◆ **ACTIVITY**
With nothing added and nothing dropped, write out all of the entries below.
───── DATA SUPPLIED
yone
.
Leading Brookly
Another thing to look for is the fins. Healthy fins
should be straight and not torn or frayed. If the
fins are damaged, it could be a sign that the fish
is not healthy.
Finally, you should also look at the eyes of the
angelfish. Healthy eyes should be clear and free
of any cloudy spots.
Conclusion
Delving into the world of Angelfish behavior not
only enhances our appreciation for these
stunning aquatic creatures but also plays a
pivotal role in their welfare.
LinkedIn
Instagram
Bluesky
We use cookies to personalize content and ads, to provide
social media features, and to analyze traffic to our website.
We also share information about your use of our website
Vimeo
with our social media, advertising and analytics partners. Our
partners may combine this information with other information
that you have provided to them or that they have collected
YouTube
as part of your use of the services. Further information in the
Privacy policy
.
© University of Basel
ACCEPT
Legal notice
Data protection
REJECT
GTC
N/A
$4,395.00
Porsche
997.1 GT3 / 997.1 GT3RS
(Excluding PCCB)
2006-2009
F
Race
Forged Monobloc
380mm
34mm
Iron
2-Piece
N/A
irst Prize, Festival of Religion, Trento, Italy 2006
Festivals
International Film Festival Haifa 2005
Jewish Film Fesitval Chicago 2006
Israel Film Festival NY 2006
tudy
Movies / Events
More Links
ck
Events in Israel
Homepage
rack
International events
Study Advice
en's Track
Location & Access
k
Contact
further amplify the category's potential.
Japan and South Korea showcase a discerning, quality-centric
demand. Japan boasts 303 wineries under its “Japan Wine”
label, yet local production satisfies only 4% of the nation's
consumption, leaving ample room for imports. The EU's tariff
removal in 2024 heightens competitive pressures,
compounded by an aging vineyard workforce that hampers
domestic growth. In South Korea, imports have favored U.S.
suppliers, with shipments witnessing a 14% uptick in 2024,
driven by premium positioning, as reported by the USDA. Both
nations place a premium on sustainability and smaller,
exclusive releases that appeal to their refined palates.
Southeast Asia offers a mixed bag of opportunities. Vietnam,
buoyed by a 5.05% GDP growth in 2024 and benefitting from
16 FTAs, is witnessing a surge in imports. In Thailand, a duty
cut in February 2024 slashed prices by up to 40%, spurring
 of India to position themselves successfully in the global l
──────────
◆ **RESULT OF THE TASK**
yone
.
Leading Brookly
Another thing to look for is the fins. Healthy fins
should be straight and not torn or frayed. If the
fins are damaged, it could be a sign that the fish
is not healthy.
Finally, you should also look at the eyes of the
angelfish. Healthy eyes should be clear and free
of any cloudy spots.
Conclusion
Delving into the world of Angelfish behavior not
only enhances our appreciation for these
stunning aquatic creatures but also plays a
pivotal role in their welfare.
LinkedIn
Instagram
Bluesky
We use cookies to personalize content and ads, to provide
social media features, and to analyze traffic to our website.
We also share information about your use of our website
Vimeo
with our social media, advertising and analytics partners. Our
partners may combine this information with other information
that you have provided to them or that they have collected
YouTube
as part of your use of the services. Further information in the
Privacy policy
.
© University of Basel
ACCEPT
Legal notice
Data protection
REJECT
GTC
N/A
$4,395.00
Porsche
997.1 GT3 / 997.1 GT3RS
(Excluding PCCB)
2006-2009
F
Race
Forged Monobloc
380mm
34mm
Iron
2-Piece
N/A
irst Prize, Festival of Religion, Trento, Italy 2006
Festivals
International Film Festival Haifa 2005
Jewish Film Fesitval Chicago 2006
Israel Film Festival NY 2006
tudy
Movies / Events
More Links
ck
Events in Israel
Homepage
rack
International events
Study Advice
en's Track
Location & Access
k
Contact
further amplify the category's potential.
Japan and South Korea showcase a discerning, quality-centric
demand. Japan boasts 303 wineries under its “Japan Wine”
label, yet local production satisfies only 4% of the nation's
consumption, leaving ample room for imports. The EU's tariff
removal in 2024 heightens competitive pressures,
compounded by an aging vineyard workforce that hampers
domestic growth. In South Korea, imports have favored U.S.
suppliers, with shipments witnessing a 14% uptick in 2024,
driven by premium positioning, as reported by the USDA. Both
nations place a premium on sustainability and smaller,
exclusive releases that appeal to their refined palates.
Southeast Asia offers a mixed bag of opportunities. Vietnam,
buoyed by a 5.05% GDP growth in 2024 and benefitting from
16 FTAs, is witnessing a surge in imports. In Thailand, a duty
cut in February 2024 slashed prices by up to 40%, spurring
 of India to position themselves successfully in the global l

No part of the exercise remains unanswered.